Tuesday, November 26, 2013

DOMINANSI, DOMINAN, FENOTIP

sharing lagi ah...bantuin yang masih nyari tinjauan pustaka tentang dominansi....


II.  Tinjauan Pustaka


Dominansi adalah peristiwa tertutupnya sifat atau karakter oleh sifat atau karakter yang lain sehingga sifat yang ditutupi tidak terekspresi dalam fenotip suatu individu. Sifat yang menutup sifat yang lain ini disebut sifat dominan, sedangkan sifat yang ditutup oleh sifat dominan disebut sifat resesif.
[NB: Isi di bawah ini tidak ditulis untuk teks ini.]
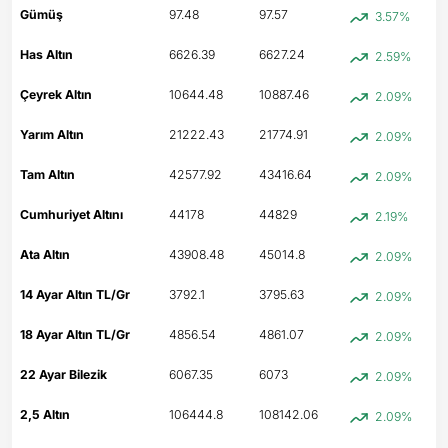
Gümüş
97.48
97.57
3.57%
Has Altın
6626.39
6627.24
2.59%
Çeyrek Altın
10644.48
10887.46
2.09%
Yarım Altın
21222.43
21774.91
2.09%
Tam Altın
42577.92
43416.64
2.09%
Cumhuriyet Altını
44178
44829
2.19%
Ata Altın
43908.48
45014.8
2.09%
14 Ayar Altın TL/Gr
3792.1
3795.63
2.09%
18 Ayar Altın TL/Gr
4856.54
4861.07
2.09%
22 Ayar Bilezik
6067.35
6073
2.09%
2,5 Altın
106444.8
108142.06
2.09%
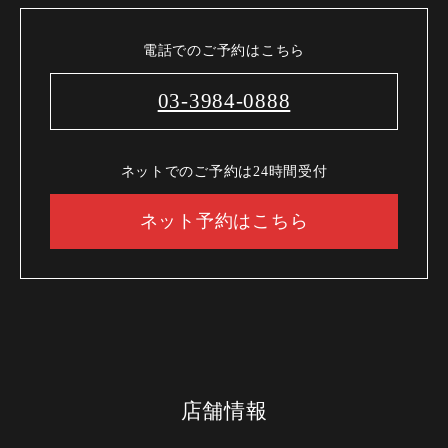
電話でのご予約はこちら
03-3984-0888
ネットでのご予約は24時間受付
ネット予約はこちら
店舗情報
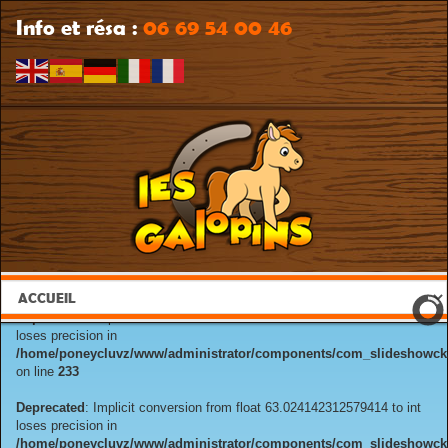
Info et résa :
06 69 54 00 46
Deprecated
: Implicit conversion from float 63.024142312579414 to int
loses precision in
/home/poneycluvz/www/administrator/components/com_slideshowck/
on line
233
Deprecated
: Implicit conversion from float 63.024142312579414 to int
loses precision in
/home/poneycluvz/www/administrator/components/com_slideshowck/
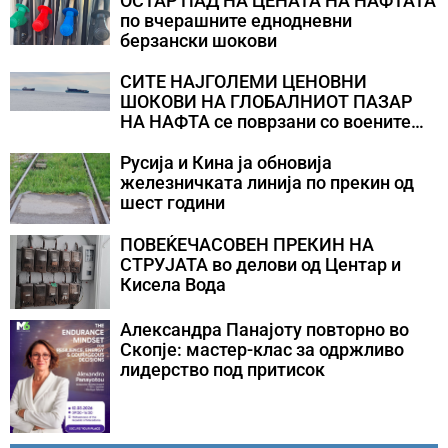
ОСТАР ПАД НА ЦЕНАТА НА НАФТАТА
по вчерашните еднодневни
берзански шокови
СИТЕ НАЈГОЛЕМИ ЦЕНОВНИ
ШОКОВИ НА ГЛОБАЛНИОТ ПАЗАР
НА НАФТА се поврзани со воените
конфликти во Персискиот Залив
Русија и Кина ја обновија
железничката линија по прекин од
шест години
ПОВЕЌЕЧАСОВЕН ПРЕКИН НА
СТРУЈАТА во делови од Центар и
Кисела Вода
Александра Панајоту повторно во
Скопје: мастер-клас за одржливо
лидерство под притисок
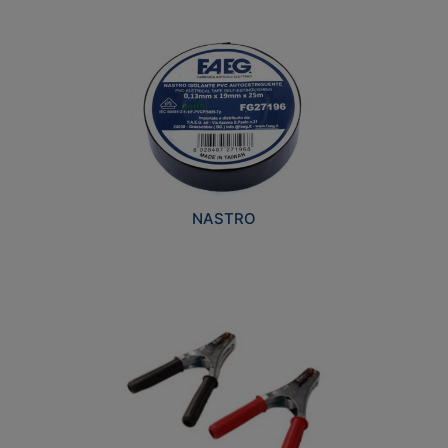
NASTRO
Suatu sifat dikatakan dominan penuh bila sifat tersebut dapat menghalangi terekspresinya sifat resesif dalam suatu individu yang heterozigotik (Yatim 1972).

Dominan merupakan suatu gen yang mempunyai pengaruh yang dapat menutu[pi pengaruh gen yang lain sedangkan resesif adalah gen yang pengaruhnya ditutupi oleh gen lain. Gen yang dominan dilambangkan dengan huruf besr sedangkan gen resesif dilambangkan dengan huruf kecil (Pai 1992).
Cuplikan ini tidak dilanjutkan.